Page layout parsing data:
BEGIN

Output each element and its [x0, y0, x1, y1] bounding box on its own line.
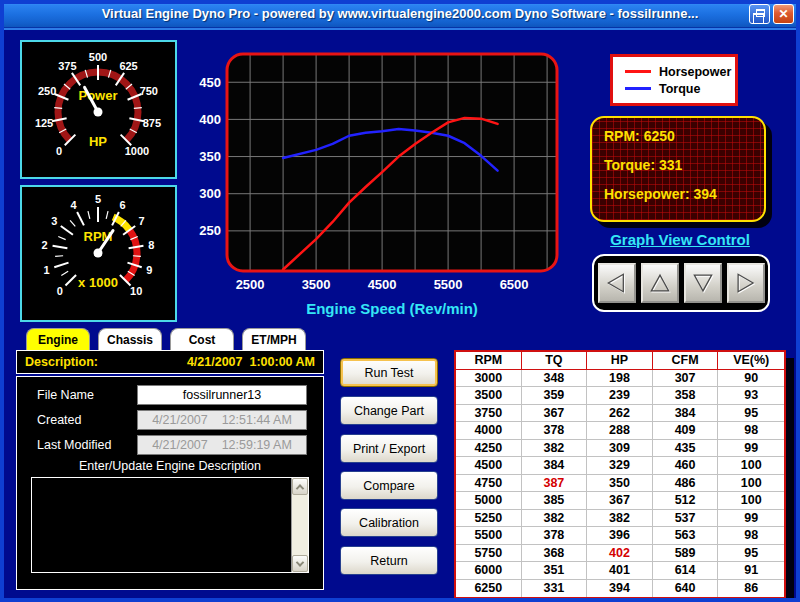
table-cell: 309: [587, 440, 653, 458]
file-name-field[interactable]: [137, 385, 307, 405]
live-readout-panel: RPM: 6250 Torque: 331 Horsepower: 394: [590, 116, 766, 222]
table-cell: 358: [653, 387, 719, 405]
print-export-button[interactable]: Print / Export: [340, 434, 438, 463]
x-tick-label: 2500: [236, 277, 265, 292]
legend-line-sample: [625, 70, 651, 73]
tab-cost[interactable]: Cost: [170, 328, 234, 350]
table-row: 375036726238495: [456, 405, 784, 423]
description-label: Description:: [25, 355, 98, 369]
table-row: 350035923935893: [456, 387, 784, 405]
legend-line-sample: [625, 87, 651, 90]
dyno-results-table: RPMTQHPCFMVE(%)3000348198307903500359239…: [454, 350, 786, 599]
x-tick-label: 3500: [302, 277, 331, 292]
gauge-tick: [58, 237, 65, 240]
gauge-tick: [70, 220, 75, 226]
table-row: 5000385367512100: [456, 492, 784, 510]
table-cell: 262: [587, 405, 653, 423]
table-cell: 4000: [456, 422, 522, 440]
graph-pan-down-button[interactable]: [684, 263, 722, 303]
table-cell: 614: [653, 562, 719, 580]
table-cell: 382: [522, 440, 588, 458]
gauge-scale-label: 2: [42, 239, 48, 251]
gauge-scale-label: 1000: [125, 145, 149, 157]
gauge-scale-label: 1: [44, 264, 50, 276]
table-cell: 396: [587, 527, 653, 545]
table-row: 400037828840998: [456, 422, 784, 440]
tab-et-mph[interactable]: ET/MPH: [242, 328, 306, 350]
table-cell: 3750: [456, 405, 522, 423]
tab-chassis[interactable]: Chassis: [98, 328, 162, 350]
compare-button[interactable]: Compare: [340, 471, 438, 500]
return-button[interactable]: Return: [340, 546, 438, 575]
scroll-down-button[interactable]: [292, 555, 308, 572]
engine-description-textarea[interactable]: [31, 477, 309, 573]
restore-button[interactable]: [749, 4, 770, 24]
created-field: [137, 410, 307, 430]
created-label: Created: [37, 413, 81, 427]
table-cell: 239: [587, 387, 653, 405]
gauge-hub: [94, 249, 103, 258]
chevron-up-icon: [296, 484, 304, 492]
gauge-scale-label: 875: [143, 117, 161, 129]
description-scrollbar[interactable]: [291, 478, 308, 572]
gauge-tick: [61, 226, 73, 235]
tab-bar: Engine Chassis Cost ET/MPH: [26, 328, 306, 350]
gauge-tick: [55, 256, 63, 257]
table-row: 525038238253799: [456, 510, 784, 528]
graph-view-control-link[interactable]: Graph View Control: [590, 231, 770, 248]
gauge-scale-label: 8: [148, 239, 154, 251]
table-cell: 640: [653, 580, 719, 598]
x-tick-label: 4500: [368, 277, 397, 292]
horsepower-gauge: 01252503755006257508751000PowerHP: [20, 40, 177, 179]
last-modified-field: [137, 435, 307, 455]
table-cell: 5000: [456, 492, 522, 510]
table-cell: 387: [522, 475, 588, 493]
table-row: 575036840258995: [456, 545, 784, 563]
graph-view-arrow-pad: [592, 254, 770, 312]
gauge-tick: [106, 211, 108, 219]
column-header: RPM: [456, 352, 522, 370]
readout-rpm: RPM: 6250: [604, 128, 764, 144]
tab-engine[interactable]: Engine: [26, 328, 90, 350]
column-header: TQ: [522, 352, 588, 370]
chevron-down-icon: [296, 558, 304, 566]
readout-horsepower: Horsepower: 394: [604, 186, 764, 202]
gauge-scale-label: 750: [140, 85, 158, 97]
table-row: 625033139464086: [456, 580, 784, 598]
column-header: HP: [587, 352, 653, 370]
dyno-chart: 25030035040045025003500450055006500: [192, 52, 564, 306]
scroll-up-button[interactable]: [292, 478, 308, 495]
gauge-scale-label: 250: [38, 85, 56, 97]
graph-pan-up-button[interactable]: [641, 263, 679, 303]
table-cell: 331: [522, 580, 588, 598]
run-test-button[interactable]: Run Test: [340, 358, 438, 387]
gauge-scale-label: 375: [58, 60, 76, 72]
table-cell: 307: [653, 370, 719, 388]
close-button[interactable]: ✕: [773, 4, 794, 24]
file-name-label: File Name: [37, 388, 94, 402]
table-cell: 99: [718, 440, 784, 458]
description-datetime: 4/21/2007 1:00:00 AM: [187, 355, 315, 369]
table-cell: 99: [718, 510, 784, 528]
calibration-button[interactable]: Calibration: [340, 508, 438, 537]
x-tick-label: 6500: [500, 277, 529, 292]
table-header-row: RPMTQHPCFMVE(%): [456, 352, 784, 370]
triangle-right-icon: [731, 268, 761, 298]
table-cell: 512: [653, 492, 719, 510]
y-tick-label: 450: [199, 75, 221, 90]
y-tick-label: 300: [199, 186, 221, 201]
graph-pan-left-button[interactable]: [598, 263, 636, 303]
y-tick-label: 350: [199, 149, 221, 164]
table-cell: 6250: [456, 580, 522, 598]
table-cell: 4750: [456, 475, 522, 493]
close-icon: ✕: [778, 7, 788, 21]
table-cell: 394: [587, 580, 653, 598]
graph-pan-right-button[interactable]: [727, 263, 765, 303]
table-cell: 90: [718, 370, 784, 388]
table-cell: 589: [653, 545, 719, 563]
column-header: VE(%): [718, 352, 784, 370]
change-part-button[interactable]: Change Part: [340, 396, 438, 425]
legend-label: Torque: [659, 82, 700, 96]
legend-item: Torque: [625, 80, 727, 97]
table-cell: 6000: [456, 562, 522, 580]
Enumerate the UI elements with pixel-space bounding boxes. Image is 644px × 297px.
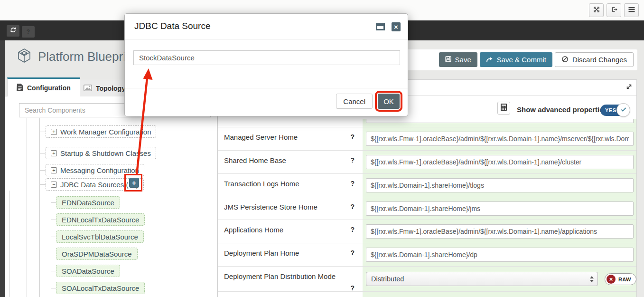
tree-node-work-manager-configuration[interactable]: + Work Manager Configuration — [46, 125, 156, 138]
help-tooltip-icon[interactable]: ? — [350, 133, 355, 141]
raw-toggle-badge[interactable]: × RAW — [605, 273, 636, 285]
fullscreen-button[interactable] — [589, 3, 604, 17]
menu-icon — [628, 6, 635, 15]
tree-leaf-localsvctbldatasource[interactable]: LocalSvcTblDataSource — [56, 230, 144, 243]
window-controls — [589, 3, 639, 17]
document-icon — [17, 83, 23, 93]
clipped-input — [366, 119, 634, 123]
add-data-source-button[interactable]: + — [129, 178, 139, 188]
tree-leaf-edndatasource[interactable]: EDNDataSource — [56, 196, 120, 209]
tree-stub — [51, 288, 56, 288]
property-label: Shared Home Base — [224, 156, 286, 164]
refresh-button[interactable] — [7, 25, 19, 37]
tree-stub — [51, 254, 56, 254]
action-buttons: Save Save & Commit Discard Changes — [439, 52, 634, 67]
tree-node-startup-shutdown-classes[interactable]: + Startup & Shutdown Classes — [46, 147, 156, 159]
image-icon — [84, 85, 92, 93]
discard-changes-button[interactable]: Discard Changes — [555, 52, 634, 67]
save-commit-button[interactable]: Save & Commit — [480, 52, 552, 67]
tree-leaf-soadatasource[interactable]: SOADataSource — [56, 265, 120, 277]
tree-line — [39, 118, 40, 297]
property-label: Transaction Logs Home — [224, 180, 299, 188]
select-spinner-icon — [590, 276, 594, 282]
tree-node-messaging-configuration[interactable]: + Messaging Configuration — [46, 164, 144, 176]
refresh-icon — [10, 27, 17, 35]
help-tooltip-icon[interactable]: ? — [350, 226, 355, 233]
fullscreen-icon — [593, 6, 600, 15]
dialog-footer: Cancel OK — [125, 88, 408, 116]
tab-configuration[interactable]: Configuration — [7, 77, 80, 96]
expand-panel-button[interactable] — [621, 80, 636, 96]
property-label: Applications Home — [224, 226, 283, 234]
tree-stub — [39, 132, 46, 132]
expand-icon[interactable]: + — [51, 167, 57, 173]
tree-stub — [51, 202, 56, 203]
commit-arrow-icon — [486, 56, 493, 64]
dialog-header: JDBC Data Source × — [125, 14, 408, 39]
property-rows: Managed Server Home ? Shared Home Base ?… — [218, 119, 636, 297]
help-tooltip-icon[interactable]: ? — [350, 156, 355, 164]
dialog-title: JDBC Data Source — [134, 21, 211, 31]
property-value-input[interactable] — [366, 224, 634, 239]
discard-icon — [561, 56, 569, 64]
distribution-mode-select[interactable]: Distributed — [366, 272, 598, 286]
table-row-deployment-plan-home: Deployment Plan Home ? — [218, 243, 636, 266]
tree-leaf-orasdpmdatasource[interactable]: OraSDPMDataSource — [56, 248, 138, 260]
tree-leaf-soalocaltxdatasource[interactable]: SOALocalTxDataSource — [56, 282, 145, 294]
help-button[interactable]: ? — [22, 26, 35, 38]
help-tooltip-icon[interactable]: ? — [350, 249, 355, 257]
calculator-button[interactable] — [497, 102, 510, 115]
collapsed-sidebar-rail[interactable] — [0, 40, 5, 297]
tree-stub — [39, 153, 46, 153]
tree-stub — [39, 184, 46, 185]
tree-stub — [51, 237, 56, 237]
property-value-input[interactable] — [366, 201, 634, 216]
help-tooltip-icon[interactable]: ? — [350, 180, 355, 187]
property-value-input[interactable] — [366, 178, 634, 192]
sign-out-icon — [610, 6, 618, 15]
help-icon: ? — [27, 29, 30, 35]
floppy-icon — [445, 56, 451, 64]
tree-stub — [51, 271, 56, 271]
table-row-partial — [218, 291, 636, 297]
tree-line — [9, 191, 9, 297]
sign-out-button[interactable] — [607, 3, 621, 17]
property-label: Managed Server Home — [224, 133, 298, 141]
advanced-properties-toggle[interactable]: YES — [600, 105, 628, 116]
ok-button[interactable]: OK — [378, 94, 400, 109]
property-label: JMS Persistence Store Home — [224, 203, 317, 211]
raw-x-icon: × — [607, 275, 616, 284]
calculator-icon — [500, 103, 507, 113]
collapse-icon[interactable]: − — [51, 182, 57, 188]
cancel-button[interactable]: Cancel — [336, 94, 373, 109]
jdbc-data-source-dialog: JDBC Data Source × Cancel OK — [124, 13, 408, 116]
table-row-applications-home: Applications Home ? — [218, 220, 636, 243]
property-value-input[interactable] — [366, 132, 634, 146]
expand-icon[interactable]: + — [51, 129, 57, 135]
property-value-input[interactable] — [366, 155, 634, 169]
close-icon[interactable]: × — [392, 22, 401, 31]
show-advanced-properties-label: Show advanced properties — [517, 105, 607, 114]
property-label: Deployment Plan Distribution Mode — [224, 272, 336, 280]
menu-button[interactable] — [624, 3, 639, 17]
component-tree-panel: + Work Manager Configuration + Startup &… — [5, 96, 217, 297]
blueprint-cube-icon — [16, 48, 32, 66]
help-tooltip-icon[interactable]: ? — [350, 203, 355, 211]
restore-window-icon[interactable] — [376, 23, 385, 30]
table-row-transaction-logs-home: Transaction Logs Home ? — [218, 173, 636, 197]
table-row-shared-home-base: Shared Home Base ? — [218, 150, 636, 173]
help-tooltip-icon[interactable]: ? — [350, 284, 355, 292]
tree-line — [27, 118, 27, 297]
save-button[interactable]: Save — [439, 52, 477, 67]
data-source-name-input[interactable] — [133, 50, 400, 65]
table-row-deployment-plan-distribution-mode: Deployment Plan Distribution Mode ? Dist… — [218, 266, 636, 291]
tree-line — [51, 190, 51, 288]
dialog-body — [125, 39, 408, 88]
expand-diagonal-icon — [625, 83, 633, 92]
property-value-input[interactable] — [366, 248, 634, 262]
tree-stub — [39, 170, 46, 171]
toggle-knob[interactable] — [616, 103, 630, 117]
table-row-jms-persistence-store-home: JMS Persistence Store Home ? — [218, 197, 636, 220]
tree-leaf-ednlocaltxdatasource[interactable]: EDNLocalTxDataSource — [56, 213, 145, 226]
expand-icon[interactable]: + — [51, 150, 57, 156]
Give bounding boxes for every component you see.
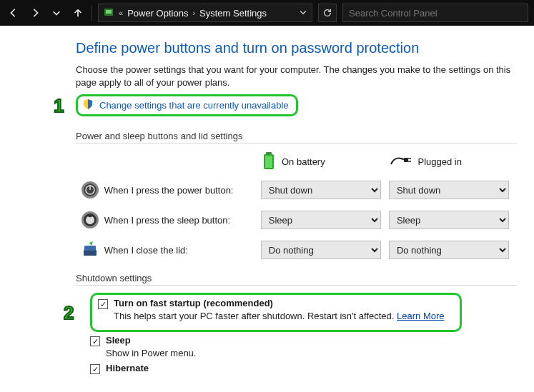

END

Exercise description:
Report every line of the entries that carries the word "header".

Problem solution:
column-header: RPM: [456, 352, 522, 370]
column-header: TQ: [522, 352, 588, 370]
column-header: HP: [587, 352, 653, 370]
table-header-row: RPMTQHPCFMVE(%): [456, 352, 784, 370]
column-header: VE(%): [718, 352, 784, 370]
dialog-header: JDBC Data Source × — [125, 14, 408, 39]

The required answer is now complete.